Job speaks as if to the Presbyterian-Reformed Church in Cuba.  Collazo and Hall were laid to rest beneath Cuban soil.  But the Church continued.  The Cuban church was cut down, but the roots remained.  The shift in social attitude brought forth new growth.  This new growth brings new challenges.

Carlos Ham characterized the last two decades for all the churches of Cuba as “a tremendous religious revival.”  Many new members are filling the pews.  He notes three challenging characteristics of the “new Christians” in Cuba:
  1. They are academically well-prepared, and in many cases are professionals, unlike other ‘Third World Countries.’
  2. They are sensitive to the depths of their emotions and look for ways to express them.  In the context of a materialistic society, they experience deep spiritual needs and therefore try to meet them through the Christian faith.
  3. They are anxious to recover the time they have lost before coming to the Church and to participate actively in the programs of the local churches, including the development of social projects.
We met with the congregation of several churches.  I noted a multi-generational mix.  The elders are the officers of the church; they are the roots that sustained the church during its darkest days.  The children are active and enthused.  Teens are organized and involved.  The president of the young adults group and 6 of the young adults at one church met with us during a weekday.  Parents of the children and teens are active.

The multi-generational spirit, enthusiasm, unconditional love, and excitement of Presbyterians in Cuba are contagious.  Music, dance, scripture, and worship are exciting and powerful.  The closest I can come to that experience in the states is Cursillo.

Speaking of which, Bruce Turner is available to answer any questions you have about Louisiana Presbyterian Cursillo.  The next Cursillo weekend is August 23-26.  I will be there along with Bruce serving the participants, because this spiritual journey is so important to all of us as we continue to growth in our life with Christ.

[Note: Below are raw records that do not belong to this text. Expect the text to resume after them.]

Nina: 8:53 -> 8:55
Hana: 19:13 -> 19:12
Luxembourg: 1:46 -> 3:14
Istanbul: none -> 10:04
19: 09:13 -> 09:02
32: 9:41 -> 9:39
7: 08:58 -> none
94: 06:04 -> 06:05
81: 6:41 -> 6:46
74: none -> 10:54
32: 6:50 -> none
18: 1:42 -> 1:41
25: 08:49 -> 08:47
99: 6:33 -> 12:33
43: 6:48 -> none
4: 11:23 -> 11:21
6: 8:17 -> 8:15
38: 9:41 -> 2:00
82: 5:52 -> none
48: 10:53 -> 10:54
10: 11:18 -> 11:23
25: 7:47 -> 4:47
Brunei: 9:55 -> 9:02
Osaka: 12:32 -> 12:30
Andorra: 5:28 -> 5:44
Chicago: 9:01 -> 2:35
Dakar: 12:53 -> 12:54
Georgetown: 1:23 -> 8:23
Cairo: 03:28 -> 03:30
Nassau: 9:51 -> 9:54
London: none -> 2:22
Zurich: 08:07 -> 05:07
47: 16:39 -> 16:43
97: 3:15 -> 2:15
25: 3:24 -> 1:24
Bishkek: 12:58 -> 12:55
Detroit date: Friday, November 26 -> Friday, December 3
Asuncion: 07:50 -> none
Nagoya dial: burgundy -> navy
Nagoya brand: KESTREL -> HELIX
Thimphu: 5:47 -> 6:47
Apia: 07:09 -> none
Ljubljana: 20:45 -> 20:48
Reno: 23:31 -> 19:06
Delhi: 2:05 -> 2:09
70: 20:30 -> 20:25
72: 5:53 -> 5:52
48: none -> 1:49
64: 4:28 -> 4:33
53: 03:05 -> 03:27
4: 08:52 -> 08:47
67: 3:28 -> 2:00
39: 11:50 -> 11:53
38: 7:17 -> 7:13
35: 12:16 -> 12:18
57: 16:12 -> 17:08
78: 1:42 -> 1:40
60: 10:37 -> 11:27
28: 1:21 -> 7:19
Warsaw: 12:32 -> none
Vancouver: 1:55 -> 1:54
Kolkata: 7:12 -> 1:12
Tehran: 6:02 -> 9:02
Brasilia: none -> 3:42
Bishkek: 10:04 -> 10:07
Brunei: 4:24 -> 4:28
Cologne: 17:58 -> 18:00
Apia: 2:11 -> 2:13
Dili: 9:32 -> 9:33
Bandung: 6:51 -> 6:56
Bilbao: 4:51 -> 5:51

With the growing membership in Cuba comes the need for spiritual leadership.  Over half the pulpits in Cuba are empty.  Numerous mission and house churches have been formed.  Pastors double up.  Retired pastors fill in.  Seminary students are assigned as pastors.  The Synod of Cuba has had to take charge of pulpit assignments across all three Presbyteries in an attempt to fill the need.

Prayer, Bible Study, Worship, Fellowship, and Service – the hallmarks of the Presbyterian-Reformed Church in Cuba, and their urgent need is for support in all these area.

Let us pray.
O God, our God, be with us and sustain us as we seek to further your will on earth.  Continue to guide and strengthen our brothers and sisters in Cuba.  Help us to find effective ways to support and encourage their work and the work of the Church of your Son, Jesus Christ, throughout the world.  In His name we pray.  Amen.